Scan the data for "input" and copy each matching line.

**** Record excerpts ****

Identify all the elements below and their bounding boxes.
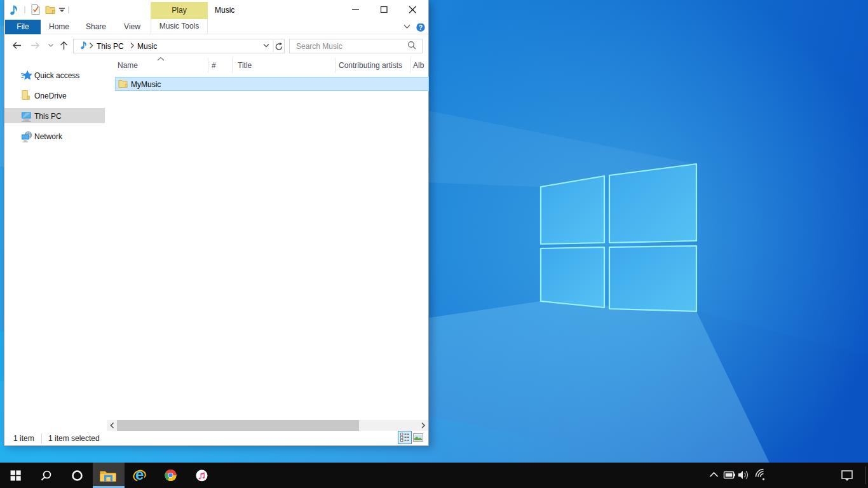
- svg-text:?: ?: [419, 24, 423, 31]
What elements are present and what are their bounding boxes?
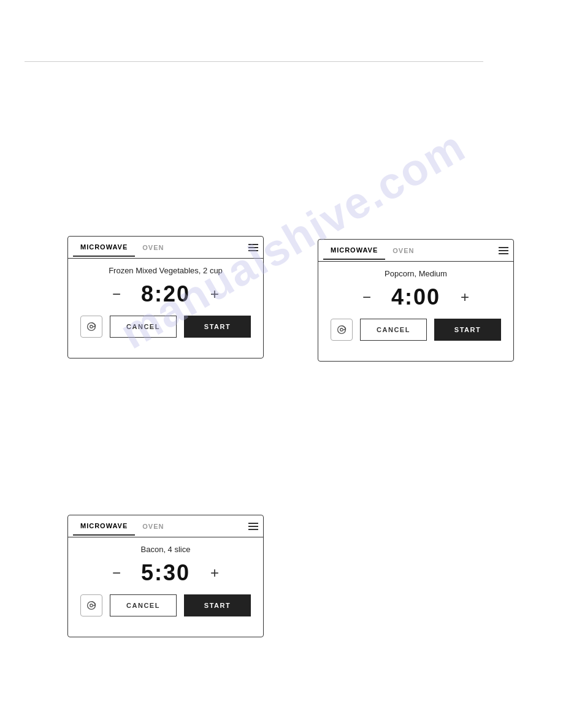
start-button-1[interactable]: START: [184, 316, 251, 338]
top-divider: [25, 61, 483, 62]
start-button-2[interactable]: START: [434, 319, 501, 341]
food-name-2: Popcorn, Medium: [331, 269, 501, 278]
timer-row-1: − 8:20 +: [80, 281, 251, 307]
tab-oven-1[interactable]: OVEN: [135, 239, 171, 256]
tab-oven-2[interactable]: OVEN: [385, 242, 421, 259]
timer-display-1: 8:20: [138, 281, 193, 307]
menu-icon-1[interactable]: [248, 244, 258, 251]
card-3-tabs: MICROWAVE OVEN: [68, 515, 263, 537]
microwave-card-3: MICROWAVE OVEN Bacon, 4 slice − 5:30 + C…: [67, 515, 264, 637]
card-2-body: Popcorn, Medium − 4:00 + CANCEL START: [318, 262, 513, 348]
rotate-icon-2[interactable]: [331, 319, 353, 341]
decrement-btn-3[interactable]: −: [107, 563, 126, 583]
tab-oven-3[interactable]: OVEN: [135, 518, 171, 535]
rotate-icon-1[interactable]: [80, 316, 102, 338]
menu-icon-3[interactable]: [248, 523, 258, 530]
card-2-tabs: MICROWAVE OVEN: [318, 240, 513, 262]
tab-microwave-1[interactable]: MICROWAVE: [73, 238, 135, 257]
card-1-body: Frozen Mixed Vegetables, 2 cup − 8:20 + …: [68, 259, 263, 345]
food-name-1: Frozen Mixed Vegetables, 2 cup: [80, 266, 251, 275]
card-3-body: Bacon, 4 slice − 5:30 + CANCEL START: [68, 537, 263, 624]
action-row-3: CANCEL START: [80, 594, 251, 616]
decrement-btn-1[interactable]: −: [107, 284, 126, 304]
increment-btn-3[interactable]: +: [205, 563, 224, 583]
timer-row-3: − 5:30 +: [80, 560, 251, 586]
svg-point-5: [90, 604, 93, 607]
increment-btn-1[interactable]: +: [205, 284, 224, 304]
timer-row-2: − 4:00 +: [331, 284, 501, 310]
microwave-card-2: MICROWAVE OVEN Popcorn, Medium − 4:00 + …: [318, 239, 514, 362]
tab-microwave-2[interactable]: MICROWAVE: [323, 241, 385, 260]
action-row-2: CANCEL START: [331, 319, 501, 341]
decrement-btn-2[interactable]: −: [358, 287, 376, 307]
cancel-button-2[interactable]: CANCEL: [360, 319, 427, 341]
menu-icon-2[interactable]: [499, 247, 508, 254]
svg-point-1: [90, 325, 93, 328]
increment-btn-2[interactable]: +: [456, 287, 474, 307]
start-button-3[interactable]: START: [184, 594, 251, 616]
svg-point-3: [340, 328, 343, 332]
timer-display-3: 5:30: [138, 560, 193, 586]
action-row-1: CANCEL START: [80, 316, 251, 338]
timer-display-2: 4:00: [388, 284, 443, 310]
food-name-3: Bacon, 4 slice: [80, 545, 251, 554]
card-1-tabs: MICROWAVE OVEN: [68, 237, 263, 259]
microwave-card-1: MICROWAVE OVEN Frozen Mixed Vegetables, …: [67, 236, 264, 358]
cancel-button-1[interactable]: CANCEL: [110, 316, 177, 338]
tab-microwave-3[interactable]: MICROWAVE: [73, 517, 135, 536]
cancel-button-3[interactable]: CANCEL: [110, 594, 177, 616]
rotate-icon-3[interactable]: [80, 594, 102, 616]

****
**** Record excerpts ****

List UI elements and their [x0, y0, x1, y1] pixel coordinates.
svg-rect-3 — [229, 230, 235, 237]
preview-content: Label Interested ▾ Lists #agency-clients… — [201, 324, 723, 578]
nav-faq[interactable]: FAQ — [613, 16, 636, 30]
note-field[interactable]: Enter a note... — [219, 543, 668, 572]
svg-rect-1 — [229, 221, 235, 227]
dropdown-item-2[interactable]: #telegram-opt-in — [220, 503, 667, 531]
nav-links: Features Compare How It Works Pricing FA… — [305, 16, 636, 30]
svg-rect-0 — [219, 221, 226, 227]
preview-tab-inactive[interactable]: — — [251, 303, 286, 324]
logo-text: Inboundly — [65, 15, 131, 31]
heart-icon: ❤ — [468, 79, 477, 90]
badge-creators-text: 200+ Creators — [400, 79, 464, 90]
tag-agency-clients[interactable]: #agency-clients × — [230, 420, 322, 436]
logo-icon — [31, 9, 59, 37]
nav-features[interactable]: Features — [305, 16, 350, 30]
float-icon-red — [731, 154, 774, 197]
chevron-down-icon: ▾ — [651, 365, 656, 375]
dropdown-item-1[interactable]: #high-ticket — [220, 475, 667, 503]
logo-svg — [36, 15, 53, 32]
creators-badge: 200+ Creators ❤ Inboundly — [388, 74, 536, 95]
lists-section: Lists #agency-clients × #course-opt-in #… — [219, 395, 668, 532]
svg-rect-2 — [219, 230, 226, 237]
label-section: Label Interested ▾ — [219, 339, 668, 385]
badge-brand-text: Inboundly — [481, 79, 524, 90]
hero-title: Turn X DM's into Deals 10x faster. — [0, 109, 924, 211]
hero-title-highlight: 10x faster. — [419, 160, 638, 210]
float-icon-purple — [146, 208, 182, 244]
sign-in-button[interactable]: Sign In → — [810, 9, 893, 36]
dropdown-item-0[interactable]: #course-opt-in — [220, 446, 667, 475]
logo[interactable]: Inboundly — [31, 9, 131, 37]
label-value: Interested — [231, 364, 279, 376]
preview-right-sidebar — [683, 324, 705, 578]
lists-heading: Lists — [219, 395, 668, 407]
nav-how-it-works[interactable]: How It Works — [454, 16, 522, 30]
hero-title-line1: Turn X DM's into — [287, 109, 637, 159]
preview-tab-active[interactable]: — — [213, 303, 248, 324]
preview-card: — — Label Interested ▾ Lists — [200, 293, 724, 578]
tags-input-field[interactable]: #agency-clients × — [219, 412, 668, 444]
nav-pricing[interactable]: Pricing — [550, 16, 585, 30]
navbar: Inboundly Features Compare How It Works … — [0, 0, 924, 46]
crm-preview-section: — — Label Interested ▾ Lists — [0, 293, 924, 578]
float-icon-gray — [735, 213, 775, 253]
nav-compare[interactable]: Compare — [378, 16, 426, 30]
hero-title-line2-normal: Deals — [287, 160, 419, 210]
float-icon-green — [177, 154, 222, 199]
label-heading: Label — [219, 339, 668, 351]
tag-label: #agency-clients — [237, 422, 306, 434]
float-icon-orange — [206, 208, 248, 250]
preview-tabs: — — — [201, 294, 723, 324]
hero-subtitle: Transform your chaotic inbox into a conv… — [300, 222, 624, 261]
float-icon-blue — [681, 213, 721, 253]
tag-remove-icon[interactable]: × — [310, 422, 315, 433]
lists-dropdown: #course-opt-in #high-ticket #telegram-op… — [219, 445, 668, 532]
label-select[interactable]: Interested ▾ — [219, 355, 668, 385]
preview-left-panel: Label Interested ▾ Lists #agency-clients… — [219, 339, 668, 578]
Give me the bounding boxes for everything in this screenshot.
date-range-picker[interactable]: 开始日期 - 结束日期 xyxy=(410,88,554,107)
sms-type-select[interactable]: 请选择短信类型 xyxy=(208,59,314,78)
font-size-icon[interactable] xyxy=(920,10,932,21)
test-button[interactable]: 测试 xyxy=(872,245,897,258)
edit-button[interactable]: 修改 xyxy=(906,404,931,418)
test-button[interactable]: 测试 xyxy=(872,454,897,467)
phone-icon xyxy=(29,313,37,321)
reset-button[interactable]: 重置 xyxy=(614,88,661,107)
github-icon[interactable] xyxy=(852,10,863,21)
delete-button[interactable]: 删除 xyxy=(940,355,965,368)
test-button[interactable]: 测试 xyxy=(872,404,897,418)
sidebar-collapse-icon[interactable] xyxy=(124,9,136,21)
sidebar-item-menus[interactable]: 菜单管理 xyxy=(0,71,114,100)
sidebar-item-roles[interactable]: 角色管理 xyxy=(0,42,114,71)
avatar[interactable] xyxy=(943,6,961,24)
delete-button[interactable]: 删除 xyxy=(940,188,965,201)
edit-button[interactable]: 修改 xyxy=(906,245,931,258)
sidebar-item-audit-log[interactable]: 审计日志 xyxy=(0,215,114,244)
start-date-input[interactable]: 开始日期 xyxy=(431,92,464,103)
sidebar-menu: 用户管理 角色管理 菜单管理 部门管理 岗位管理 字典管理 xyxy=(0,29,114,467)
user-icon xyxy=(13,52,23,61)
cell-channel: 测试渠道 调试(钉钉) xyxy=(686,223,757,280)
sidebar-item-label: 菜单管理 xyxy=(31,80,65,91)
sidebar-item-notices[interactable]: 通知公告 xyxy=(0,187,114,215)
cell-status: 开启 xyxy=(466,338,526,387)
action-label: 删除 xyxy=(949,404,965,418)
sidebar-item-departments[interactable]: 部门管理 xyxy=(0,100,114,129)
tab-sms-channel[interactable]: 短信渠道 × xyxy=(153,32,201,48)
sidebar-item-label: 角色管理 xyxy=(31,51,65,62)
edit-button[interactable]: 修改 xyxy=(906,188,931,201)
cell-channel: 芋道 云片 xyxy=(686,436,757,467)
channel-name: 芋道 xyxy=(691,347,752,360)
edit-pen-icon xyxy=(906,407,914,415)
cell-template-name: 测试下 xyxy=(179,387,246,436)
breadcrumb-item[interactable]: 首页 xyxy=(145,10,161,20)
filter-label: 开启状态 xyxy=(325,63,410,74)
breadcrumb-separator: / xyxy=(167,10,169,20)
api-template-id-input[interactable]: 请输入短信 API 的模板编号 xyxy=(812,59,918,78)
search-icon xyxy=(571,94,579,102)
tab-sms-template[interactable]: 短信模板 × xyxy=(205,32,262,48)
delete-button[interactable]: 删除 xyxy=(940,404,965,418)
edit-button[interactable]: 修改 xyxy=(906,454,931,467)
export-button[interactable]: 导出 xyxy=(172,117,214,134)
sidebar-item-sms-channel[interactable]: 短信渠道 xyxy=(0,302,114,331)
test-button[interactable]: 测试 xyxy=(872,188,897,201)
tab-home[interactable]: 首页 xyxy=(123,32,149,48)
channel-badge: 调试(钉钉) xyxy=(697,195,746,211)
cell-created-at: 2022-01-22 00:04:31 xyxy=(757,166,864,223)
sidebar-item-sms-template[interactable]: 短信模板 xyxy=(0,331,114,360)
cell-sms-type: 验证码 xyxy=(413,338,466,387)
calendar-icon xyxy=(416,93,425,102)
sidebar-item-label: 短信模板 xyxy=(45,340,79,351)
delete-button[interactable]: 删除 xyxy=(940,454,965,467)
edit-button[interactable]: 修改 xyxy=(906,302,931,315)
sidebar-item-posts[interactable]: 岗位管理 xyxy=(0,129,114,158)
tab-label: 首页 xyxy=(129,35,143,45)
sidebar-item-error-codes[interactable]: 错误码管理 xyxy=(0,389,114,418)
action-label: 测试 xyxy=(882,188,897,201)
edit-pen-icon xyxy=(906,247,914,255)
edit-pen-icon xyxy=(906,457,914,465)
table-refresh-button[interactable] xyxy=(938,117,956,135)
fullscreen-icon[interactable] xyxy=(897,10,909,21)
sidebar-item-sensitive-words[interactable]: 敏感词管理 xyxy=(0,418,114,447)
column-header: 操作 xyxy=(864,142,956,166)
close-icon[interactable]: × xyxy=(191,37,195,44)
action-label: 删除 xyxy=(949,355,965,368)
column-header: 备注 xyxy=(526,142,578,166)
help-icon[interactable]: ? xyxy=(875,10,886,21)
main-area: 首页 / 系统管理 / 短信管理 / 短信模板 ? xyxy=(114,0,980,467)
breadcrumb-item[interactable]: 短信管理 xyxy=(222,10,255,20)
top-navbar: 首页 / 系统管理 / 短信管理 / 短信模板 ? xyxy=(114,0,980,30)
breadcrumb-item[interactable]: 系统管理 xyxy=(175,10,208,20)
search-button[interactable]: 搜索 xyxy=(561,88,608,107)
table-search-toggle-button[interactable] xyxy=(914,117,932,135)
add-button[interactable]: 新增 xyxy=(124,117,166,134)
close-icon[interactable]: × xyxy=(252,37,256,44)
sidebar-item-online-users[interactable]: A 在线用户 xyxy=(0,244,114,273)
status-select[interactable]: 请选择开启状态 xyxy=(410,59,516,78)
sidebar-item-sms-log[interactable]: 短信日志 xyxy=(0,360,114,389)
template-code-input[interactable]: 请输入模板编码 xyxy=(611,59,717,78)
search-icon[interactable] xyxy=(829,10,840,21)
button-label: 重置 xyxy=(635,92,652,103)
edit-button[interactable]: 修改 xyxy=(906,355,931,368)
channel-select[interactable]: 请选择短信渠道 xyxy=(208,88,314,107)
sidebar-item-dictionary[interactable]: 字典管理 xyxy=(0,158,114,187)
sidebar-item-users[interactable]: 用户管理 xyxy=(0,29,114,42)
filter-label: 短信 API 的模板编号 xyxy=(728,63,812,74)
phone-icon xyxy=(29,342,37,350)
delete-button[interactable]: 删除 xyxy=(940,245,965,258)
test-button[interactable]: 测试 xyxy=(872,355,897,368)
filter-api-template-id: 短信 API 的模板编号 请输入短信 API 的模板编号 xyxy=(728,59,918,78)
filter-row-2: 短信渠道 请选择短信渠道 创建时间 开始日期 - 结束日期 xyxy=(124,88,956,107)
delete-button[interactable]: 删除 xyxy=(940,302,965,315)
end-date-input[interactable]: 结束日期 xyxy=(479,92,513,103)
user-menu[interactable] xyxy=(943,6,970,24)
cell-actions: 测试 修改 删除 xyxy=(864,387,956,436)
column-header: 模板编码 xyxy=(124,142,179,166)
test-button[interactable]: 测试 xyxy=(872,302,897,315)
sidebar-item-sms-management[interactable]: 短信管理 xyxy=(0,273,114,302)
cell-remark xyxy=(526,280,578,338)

****

Output for this exercise
tags-input-field[interactable]: #agency-clients × — [219, 412, 668, 444]
start-date-input[interactable]: 开始日期 xyxy=(431,92,464,103)
api-template-id-input[interactable]: 请输入短信 API 的模板编号 xyxy=(812,59,918,78)
template-code-input[interactable]: 请输入模板编码 xyxy=(611,59,717,78)
end-date-input[interactable]: 结束日期 xyxy=(479,92,513,103)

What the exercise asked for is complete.